As hopeful as we are about children and the education they are receiving from the schools, we are just as concerned about the leadership of the district as a whole. The State Board of Education’s unjust and unilateral decision, rendered with insufficient notice or warning, to remove the democratically elected LRSD Board has structurally divided the district from the community at a time when community engagement is essential. Therefore, we call on you to immediately return the LRSD to control by the locally elected board that was deposed on January 28, 2015.

We are deeply concerned about continuing and increasing segregation in LRSD. Our visits to the schools labeled “distressed” reminded us of a sad fact we already knew: While some LRSD schools are integrated, the schools labeled “distressed” and others like them are not. Virtually all the students in those schools are Black and Latino and the schools bear the burden of issues that accompany the concentrated poverty in their student body. We want to know how you plan to integrate LRSD – for real, this time. We want to know your plan to ensure excellent education for every child of LRSD, particularly those who will remain in traditional public schools after the charter expansion skims off even more students who come from families with the resources to access “school choice.” We join the rest of the community in holding you accountable to transparent leadership that benefits the children of the LRSD.

Next year, we will celebrate the 60th anniversary of the historic integration of Little Rock Central High. Once again, the eyes of the nation will be on our city. Do we want the view of Little Rock to be one of the state’s take over of our schools for what many see as racial motivations? Do we want the world to see that a diverse, democratically elected board has been supplanted by one white man? Do we want to be an object of national scorn once again? The last year has taught us that we are at a moment rivaled only by the late 1950’s, to ensure that excellent public education may be available for all of our children. Like that difficult struggle six decades ago, we are calling on Little Rock to unify through volunteerism and advocacy. Our city must reignite the spirit of the Women’s Emergency Committee whose hard working members set the needs of ALL of the children in Little Rock far above any political and financial agenda.

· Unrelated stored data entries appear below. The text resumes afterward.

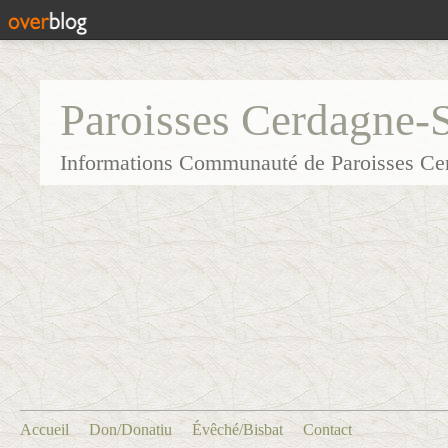
Paroisses Cerdagne-
Informations Communauté de Paroisses Ce
Accueil
Don/Donatiu
Évêché/Bisbat
Contact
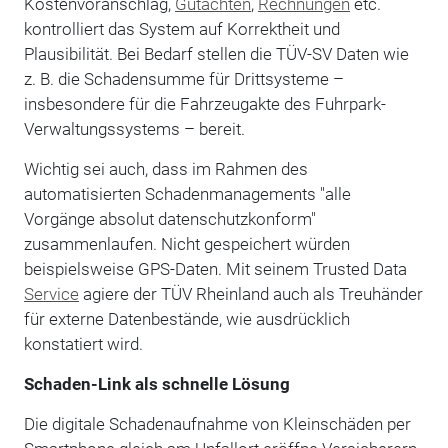
Kostenvoranschlag,
Gutachten
,
Rechnungen
etc.
kontrolliert das System auf Korrektheit und
Plausibilität. Bei Bedarf stellen die TÜV-SV Daten wie
z. B. die Schadensumme für Drittsysteme –
insbesondere für die Fahrzeugakte des Fuhrpark-
Verwaltungssystems – bereit.
Wichtig sei auch, dass im Rahmen des
automatisierten Schadenmanagements "alle
Vorgänge absolut datenschutzkonform"
zusammenlaufen. Nicht gespeichert würden
beispielsweise GPS-Daten. Mit seinem Trusted Data
Service
agiere der TÜV Rheinland auch als Treuhänder
für externe Datenbestände, wie ausdrücklich
konstatiert wird.
Schaden-Link als schnelle Lösung
Die digitale Schadenaufnahme von Kleinschäden per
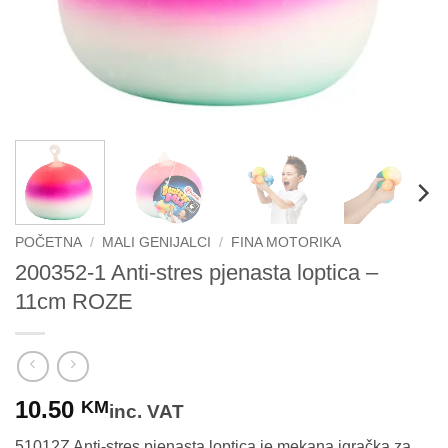
POČETNA
/
MALI GENIJALCI
/
FINA MOTORIKA
200352-1 Anti-stres pjenasta loptica –
11cm ROZE
10.50
KM
inc. VAT
51012Z Anti-stres pjenasta loptica je mekana igračka za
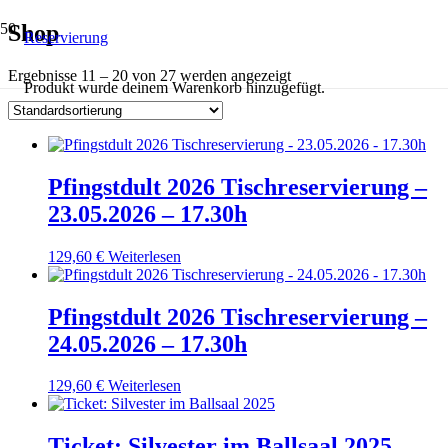
Shop
Reservierung
Ergebnisse 11 – 20 von 27 werden angezeigt
Produkt
wurde deinem Warenkorb hinzugefügt.
Pfingstdult 2026 Tischreservierung –
23.05.2026 – 17.30h
129,60
€
Weiterlesen
Pfingstdult 2026 Tischreservierung –
24.05.2026 – 17.30h
129,60
€
Weiterlesen
Ticket: Silvester im Ballsaal 2025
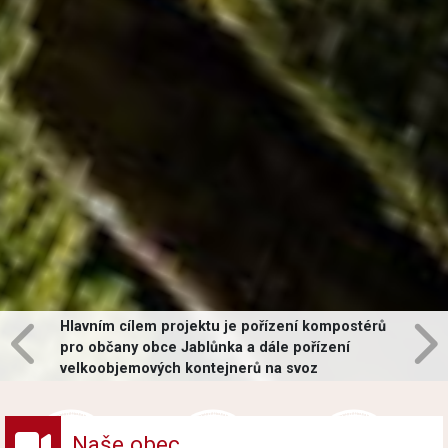
Hlavním cílem projektu je pořízení kompostérů
pro občany obce Jablůnka a dále pořízení
velkoobjemových kontejnerů na svoz
vybraných druhů odpadů v obci.
Naše obec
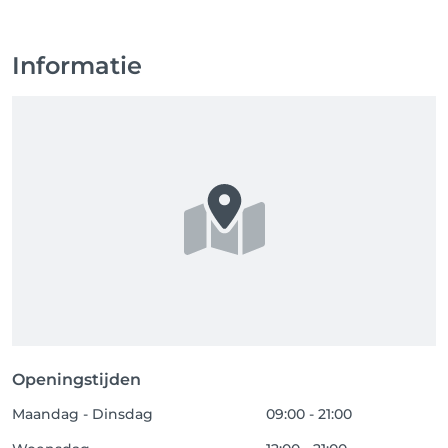
Informatie
Openingstijden
Maandag - Dinsdag
09:00 - 21:00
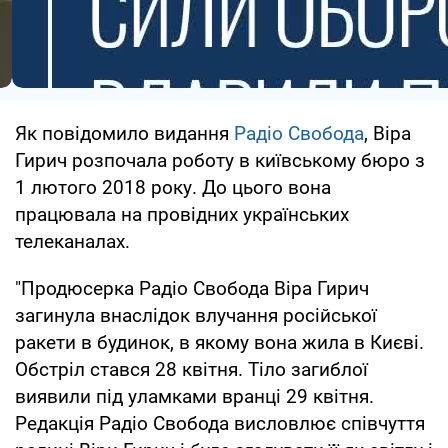
Як повідомило видання
Радіо Свобода
, Віра
Гирич розпочала роботу в київському бюро з
1 лютого 2018 року. До цього вона
працювала на провідних українських
телеканалах.
"Продюсерка Радіо Свобода Віра Гирич
загинула внаслідок влучання російської
ракети в будинок, в якому вона жила в Києві.
Обстріл стався 28 квітня. Тіло загиблої
виявили під уламками вранці 29 квітня.
Редакція Радіо Свобода висловлює співчуття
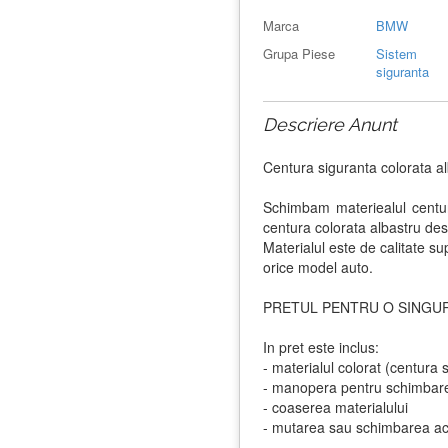
Marca
BMW
Grupa Piese
Sistem
siguranta
Descriere Anunt
Centura siguranta colorata a
Schimbam materiealul centu
centura colorata albastru desc
Materialul este de calitate su
orice model auto.
PRETUL PENTRU O SINGUR
In pret este inclus:
- materialul colorat (centura 
- manopera pentru schimbar
- coaserea materialului
- mutarea sau schimbarea acce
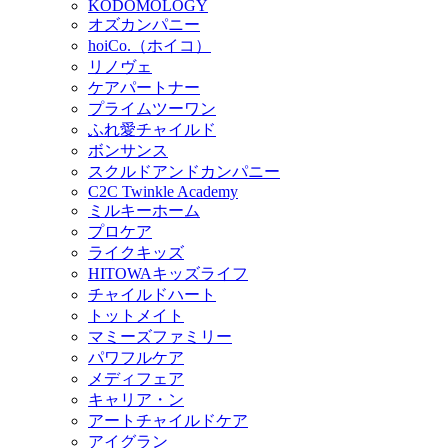
KODOMOLOGY
オズカンパニー
hoiCo.（ホイコ）
リノヴェ
ケアパートナー
プライムツーワン
ふれ愛チャイルド
ボンサンス
スクルドアンドカンパニー
C2C Twinkle Academy
ミルキーホーム
プロケア
ライクキッズ
HITOWAキッズライフ
チャイルドハート
トットメイト
マミーズファミリー
パワフルケア
メディフェア
キャリア・ン
アートチャイルドケア
アイグラン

Concerned Clergy for the LRSD

Rev. Kate Alexander
Christ Episcopal Church

Rev. Michael Blanchard
Oak Forest United Methodist Church

Rev. Billy Burris
St. Peter Missionary Baptist Church

Rev. Jay Clark
Pulaski Heights United Methodist Church

Rev. Preston Clegg
Second Baptist Church

Rev. Dr. Denise Donnell, MDiv
Human Rights Campaign Arkansas

Rev. Barbara Douglas
St. Luke United Methodist Church

Rev. Katye Dunn
Pulaski Heights United Methodist Church

Rev. David C. Freeman
First United Methodist Church

Rev. Wendell Griffen
New Millennium Church

Rev. Tony Griffin
Highland Valley United Methodist Church

Rev. Steve Hancock
Second Presbyterian Church

Rev. Donna Hankins-Hull
First United Methodist Church

The Rev. Joyce Hardy
Christ Episcopal Church

Rev. Ray Higgins
Cooperative Baptist Fellowship of Arkansas

Rev. Marion A. Humphrey
Allison Memorial Presbyterian Church

Rev. Randy Hyde
Pulaski Heights Baptist Church

Rabbi Eugene H. Levy

Rev. C.E. McAdoo
Saint Andrew United Methodist Church

Rev. Marie Mainard O’Connell
Second Presbyterian Church

Rev. Britt Skarda
Pulaski Heights United Methodist Church

The Rev. Mary Vano
St. Margaret’s Episcopal Church

Rev. Lindy Vogado
Second Presbyterian Church

Rev. Anika T. Whitfield
The Church Universal

The Rev. Ed Wills, Jr
St. Michael’s Episcopal Church

*Church and organizational names listed only for identification purposes.